In this exquisite story of family, food, grief, and endurance, Michelle Zauner proves herself far more than a dazzling singer, songwriter, and guitarist. With humor and heart, she tells of growing up one of the few Asian American kids at her school in Eugene, Oregon; of struggling with her mother’s particular, high expectations of her; of a painful adolescence; of treasured months spent in her grandmother’s tiny apartment in Seoul, where she and her mother would bond, late at night, over heaping plates of food.
As she grew up, moving to the East Coast for college, finding work in the restaurant industry, and performing gigs with her fledgling band–and meeting the man who would become her husband–her Koreanness began to feel ever more distant, even as she found the life she wanted to live. It was her mother’s diagnosis of terminal cancer, when Michelle was twenty-five, that forced a reckoning with her identity and brought her to reclaim the gifts of taste, language, and history her mother had given her.
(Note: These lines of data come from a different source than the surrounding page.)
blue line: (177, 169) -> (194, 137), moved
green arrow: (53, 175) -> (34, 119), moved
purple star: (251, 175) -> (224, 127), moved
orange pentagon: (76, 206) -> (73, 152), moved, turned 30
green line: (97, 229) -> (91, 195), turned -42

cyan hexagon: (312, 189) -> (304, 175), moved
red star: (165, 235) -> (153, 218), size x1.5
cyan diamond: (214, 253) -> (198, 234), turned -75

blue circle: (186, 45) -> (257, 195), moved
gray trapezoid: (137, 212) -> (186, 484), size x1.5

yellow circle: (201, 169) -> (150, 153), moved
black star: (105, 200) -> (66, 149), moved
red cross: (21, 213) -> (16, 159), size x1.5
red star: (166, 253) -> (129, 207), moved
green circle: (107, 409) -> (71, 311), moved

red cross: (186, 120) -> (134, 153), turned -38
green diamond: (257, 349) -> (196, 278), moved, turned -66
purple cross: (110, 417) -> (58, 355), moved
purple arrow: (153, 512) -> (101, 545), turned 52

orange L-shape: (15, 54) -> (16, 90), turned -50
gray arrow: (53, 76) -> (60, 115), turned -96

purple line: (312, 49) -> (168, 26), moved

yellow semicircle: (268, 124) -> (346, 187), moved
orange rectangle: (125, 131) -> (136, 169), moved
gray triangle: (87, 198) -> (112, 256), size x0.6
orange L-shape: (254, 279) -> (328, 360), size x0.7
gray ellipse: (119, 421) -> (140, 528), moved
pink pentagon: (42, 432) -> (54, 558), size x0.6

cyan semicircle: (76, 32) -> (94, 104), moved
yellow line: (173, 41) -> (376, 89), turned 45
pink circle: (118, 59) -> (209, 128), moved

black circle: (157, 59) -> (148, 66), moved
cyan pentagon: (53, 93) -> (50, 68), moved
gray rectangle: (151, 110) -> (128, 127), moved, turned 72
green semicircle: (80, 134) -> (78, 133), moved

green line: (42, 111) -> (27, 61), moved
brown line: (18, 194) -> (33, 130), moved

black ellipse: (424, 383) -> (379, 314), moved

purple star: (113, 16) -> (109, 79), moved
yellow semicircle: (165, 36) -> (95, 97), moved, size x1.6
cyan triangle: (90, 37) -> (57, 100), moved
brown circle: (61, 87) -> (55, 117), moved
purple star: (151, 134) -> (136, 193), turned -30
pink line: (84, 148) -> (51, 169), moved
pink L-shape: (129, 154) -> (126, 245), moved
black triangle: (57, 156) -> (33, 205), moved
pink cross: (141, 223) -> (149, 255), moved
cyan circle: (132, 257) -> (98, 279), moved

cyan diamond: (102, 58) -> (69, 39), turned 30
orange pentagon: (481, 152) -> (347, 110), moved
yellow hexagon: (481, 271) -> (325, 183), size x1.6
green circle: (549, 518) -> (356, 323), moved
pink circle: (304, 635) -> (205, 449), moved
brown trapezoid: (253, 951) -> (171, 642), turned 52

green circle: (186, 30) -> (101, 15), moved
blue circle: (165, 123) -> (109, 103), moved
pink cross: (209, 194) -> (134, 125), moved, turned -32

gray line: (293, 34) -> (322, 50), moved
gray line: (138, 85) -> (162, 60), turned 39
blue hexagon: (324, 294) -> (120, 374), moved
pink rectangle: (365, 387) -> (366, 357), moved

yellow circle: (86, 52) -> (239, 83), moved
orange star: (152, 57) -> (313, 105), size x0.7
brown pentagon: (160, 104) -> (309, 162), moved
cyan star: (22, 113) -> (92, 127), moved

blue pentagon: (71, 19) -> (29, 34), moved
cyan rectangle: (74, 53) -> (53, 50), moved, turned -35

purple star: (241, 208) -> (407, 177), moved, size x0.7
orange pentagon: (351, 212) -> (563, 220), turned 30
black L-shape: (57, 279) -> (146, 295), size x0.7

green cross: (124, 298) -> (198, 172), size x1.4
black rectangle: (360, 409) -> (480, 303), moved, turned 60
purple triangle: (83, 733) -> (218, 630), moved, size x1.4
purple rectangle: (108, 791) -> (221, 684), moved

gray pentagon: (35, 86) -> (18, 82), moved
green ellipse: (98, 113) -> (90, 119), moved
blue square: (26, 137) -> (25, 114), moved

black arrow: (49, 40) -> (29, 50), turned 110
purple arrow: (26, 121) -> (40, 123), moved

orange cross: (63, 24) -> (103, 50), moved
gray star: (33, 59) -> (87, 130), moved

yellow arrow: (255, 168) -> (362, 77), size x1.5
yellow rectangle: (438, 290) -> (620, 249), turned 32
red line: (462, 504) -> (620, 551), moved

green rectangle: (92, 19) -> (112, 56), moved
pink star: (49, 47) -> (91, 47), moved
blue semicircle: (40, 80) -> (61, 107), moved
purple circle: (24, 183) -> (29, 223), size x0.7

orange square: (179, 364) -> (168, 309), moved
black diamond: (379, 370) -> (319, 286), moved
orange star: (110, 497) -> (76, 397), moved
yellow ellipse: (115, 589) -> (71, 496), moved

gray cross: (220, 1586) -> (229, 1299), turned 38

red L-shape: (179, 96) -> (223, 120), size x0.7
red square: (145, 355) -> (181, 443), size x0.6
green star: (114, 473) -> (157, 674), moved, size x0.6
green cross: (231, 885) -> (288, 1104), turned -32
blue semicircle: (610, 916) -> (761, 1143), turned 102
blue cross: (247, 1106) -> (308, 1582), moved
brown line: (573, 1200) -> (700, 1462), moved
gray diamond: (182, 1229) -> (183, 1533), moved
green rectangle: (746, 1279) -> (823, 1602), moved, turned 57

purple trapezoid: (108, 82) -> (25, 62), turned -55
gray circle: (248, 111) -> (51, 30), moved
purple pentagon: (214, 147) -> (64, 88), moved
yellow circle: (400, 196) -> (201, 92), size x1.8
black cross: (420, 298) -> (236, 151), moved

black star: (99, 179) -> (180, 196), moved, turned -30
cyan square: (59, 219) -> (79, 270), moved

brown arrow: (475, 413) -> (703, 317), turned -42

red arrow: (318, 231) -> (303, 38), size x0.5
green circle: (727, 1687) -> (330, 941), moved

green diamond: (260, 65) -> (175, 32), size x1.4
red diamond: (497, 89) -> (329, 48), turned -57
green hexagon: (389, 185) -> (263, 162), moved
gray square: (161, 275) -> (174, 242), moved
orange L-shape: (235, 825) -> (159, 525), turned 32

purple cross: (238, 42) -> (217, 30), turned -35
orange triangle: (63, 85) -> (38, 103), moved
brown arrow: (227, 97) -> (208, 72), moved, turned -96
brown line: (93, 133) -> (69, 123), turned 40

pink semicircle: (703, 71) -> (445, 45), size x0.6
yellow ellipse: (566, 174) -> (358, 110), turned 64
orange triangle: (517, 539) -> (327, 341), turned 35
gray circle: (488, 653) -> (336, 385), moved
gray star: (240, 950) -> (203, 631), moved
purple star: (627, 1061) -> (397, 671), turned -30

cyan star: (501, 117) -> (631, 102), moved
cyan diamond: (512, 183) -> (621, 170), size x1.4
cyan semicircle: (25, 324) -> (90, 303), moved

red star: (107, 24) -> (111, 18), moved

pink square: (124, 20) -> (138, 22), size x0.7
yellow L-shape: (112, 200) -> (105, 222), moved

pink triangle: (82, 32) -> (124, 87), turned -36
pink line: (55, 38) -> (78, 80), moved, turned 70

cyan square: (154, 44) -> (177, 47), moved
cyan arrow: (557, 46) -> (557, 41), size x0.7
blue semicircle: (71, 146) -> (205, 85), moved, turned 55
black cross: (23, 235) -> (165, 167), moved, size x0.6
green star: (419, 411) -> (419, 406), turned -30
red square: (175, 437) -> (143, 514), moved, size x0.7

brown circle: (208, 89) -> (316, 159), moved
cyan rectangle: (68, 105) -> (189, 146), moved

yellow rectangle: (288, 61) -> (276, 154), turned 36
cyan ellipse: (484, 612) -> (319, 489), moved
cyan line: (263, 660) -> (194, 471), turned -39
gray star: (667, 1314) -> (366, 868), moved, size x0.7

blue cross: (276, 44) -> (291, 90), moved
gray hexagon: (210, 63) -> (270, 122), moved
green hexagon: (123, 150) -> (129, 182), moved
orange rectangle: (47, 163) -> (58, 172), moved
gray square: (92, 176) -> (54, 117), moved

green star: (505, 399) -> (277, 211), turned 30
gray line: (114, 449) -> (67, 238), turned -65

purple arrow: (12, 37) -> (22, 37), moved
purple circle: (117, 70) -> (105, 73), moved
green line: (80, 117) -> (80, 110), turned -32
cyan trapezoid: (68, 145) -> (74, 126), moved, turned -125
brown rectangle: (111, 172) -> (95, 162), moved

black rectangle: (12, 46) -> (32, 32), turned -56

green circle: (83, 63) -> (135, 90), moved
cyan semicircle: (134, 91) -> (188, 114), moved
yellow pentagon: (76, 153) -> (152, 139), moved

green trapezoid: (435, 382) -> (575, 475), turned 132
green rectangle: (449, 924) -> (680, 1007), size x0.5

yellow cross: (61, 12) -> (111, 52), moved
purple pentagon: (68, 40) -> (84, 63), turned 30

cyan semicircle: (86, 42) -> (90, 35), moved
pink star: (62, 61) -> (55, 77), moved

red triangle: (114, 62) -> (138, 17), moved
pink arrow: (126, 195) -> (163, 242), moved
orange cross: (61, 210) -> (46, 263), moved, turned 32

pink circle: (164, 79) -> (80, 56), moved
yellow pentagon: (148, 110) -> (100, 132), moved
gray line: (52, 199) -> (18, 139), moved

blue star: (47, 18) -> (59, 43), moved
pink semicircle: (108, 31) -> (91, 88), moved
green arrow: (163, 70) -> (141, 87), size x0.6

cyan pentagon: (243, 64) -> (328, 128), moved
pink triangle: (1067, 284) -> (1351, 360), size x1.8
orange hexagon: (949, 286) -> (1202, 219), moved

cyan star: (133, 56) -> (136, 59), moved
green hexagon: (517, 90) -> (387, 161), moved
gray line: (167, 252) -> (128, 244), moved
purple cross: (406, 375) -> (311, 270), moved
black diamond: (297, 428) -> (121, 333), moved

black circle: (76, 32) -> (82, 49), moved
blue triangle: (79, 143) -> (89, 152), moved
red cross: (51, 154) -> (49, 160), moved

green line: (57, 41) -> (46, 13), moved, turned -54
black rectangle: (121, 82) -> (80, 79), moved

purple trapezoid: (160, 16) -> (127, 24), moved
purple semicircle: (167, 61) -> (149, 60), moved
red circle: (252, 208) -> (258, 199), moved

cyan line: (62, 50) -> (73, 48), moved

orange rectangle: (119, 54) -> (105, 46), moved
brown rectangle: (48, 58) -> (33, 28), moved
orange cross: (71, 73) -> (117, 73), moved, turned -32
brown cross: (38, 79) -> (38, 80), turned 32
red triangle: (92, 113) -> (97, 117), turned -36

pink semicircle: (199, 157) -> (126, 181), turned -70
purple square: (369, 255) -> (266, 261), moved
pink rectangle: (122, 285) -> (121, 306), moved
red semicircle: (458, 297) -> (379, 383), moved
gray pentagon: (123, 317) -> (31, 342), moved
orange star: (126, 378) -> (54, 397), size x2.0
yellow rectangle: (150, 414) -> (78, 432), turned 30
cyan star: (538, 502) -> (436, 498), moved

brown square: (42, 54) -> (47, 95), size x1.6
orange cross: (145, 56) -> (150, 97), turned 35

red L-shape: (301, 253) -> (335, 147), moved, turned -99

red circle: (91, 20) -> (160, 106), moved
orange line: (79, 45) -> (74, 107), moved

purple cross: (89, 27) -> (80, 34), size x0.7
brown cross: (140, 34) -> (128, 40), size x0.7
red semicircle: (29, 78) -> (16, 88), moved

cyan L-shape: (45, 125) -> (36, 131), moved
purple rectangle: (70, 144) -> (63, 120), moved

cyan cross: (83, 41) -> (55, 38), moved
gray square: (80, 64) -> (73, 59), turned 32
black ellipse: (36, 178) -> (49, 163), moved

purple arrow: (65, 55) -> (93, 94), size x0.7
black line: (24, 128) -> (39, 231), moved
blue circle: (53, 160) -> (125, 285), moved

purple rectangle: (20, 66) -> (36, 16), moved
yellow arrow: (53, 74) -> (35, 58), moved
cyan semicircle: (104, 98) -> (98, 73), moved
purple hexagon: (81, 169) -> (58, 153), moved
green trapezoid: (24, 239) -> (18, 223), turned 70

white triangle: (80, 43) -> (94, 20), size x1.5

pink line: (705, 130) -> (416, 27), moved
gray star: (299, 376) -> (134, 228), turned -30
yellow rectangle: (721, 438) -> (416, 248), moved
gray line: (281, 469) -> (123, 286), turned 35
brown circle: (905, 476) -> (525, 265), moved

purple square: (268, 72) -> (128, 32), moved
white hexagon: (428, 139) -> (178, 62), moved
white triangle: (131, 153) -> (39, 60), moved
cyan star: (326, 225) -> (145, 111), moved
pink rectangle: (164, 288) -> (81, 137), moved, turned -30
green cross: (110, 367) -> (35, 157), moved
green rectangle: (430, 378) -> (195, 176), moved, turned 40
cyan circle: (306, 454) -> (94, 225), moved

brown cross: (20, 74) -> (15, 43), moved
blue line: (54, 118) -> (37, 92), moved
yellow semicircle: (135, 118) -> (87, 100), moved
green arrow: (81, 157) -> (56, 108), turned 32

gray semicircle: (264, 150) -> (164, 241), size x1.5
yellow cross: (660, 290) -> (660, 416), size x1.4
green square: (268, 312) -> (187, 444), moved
Vivacious and plainspoken, lyrical and honest, Zauner’s voice is as radiantly alive on the page as it is onstage. Rich with intimate anecdotes that will resonate widely, and complete with family photos, Crying in H Mart is a book to cherish, share, and reread.
About Michelle Zauner
Michelle Zauner is a singer and guitarist known for inde pop under the name Japanese Breakfast. She is also the author of the memoir Crying in H Mart.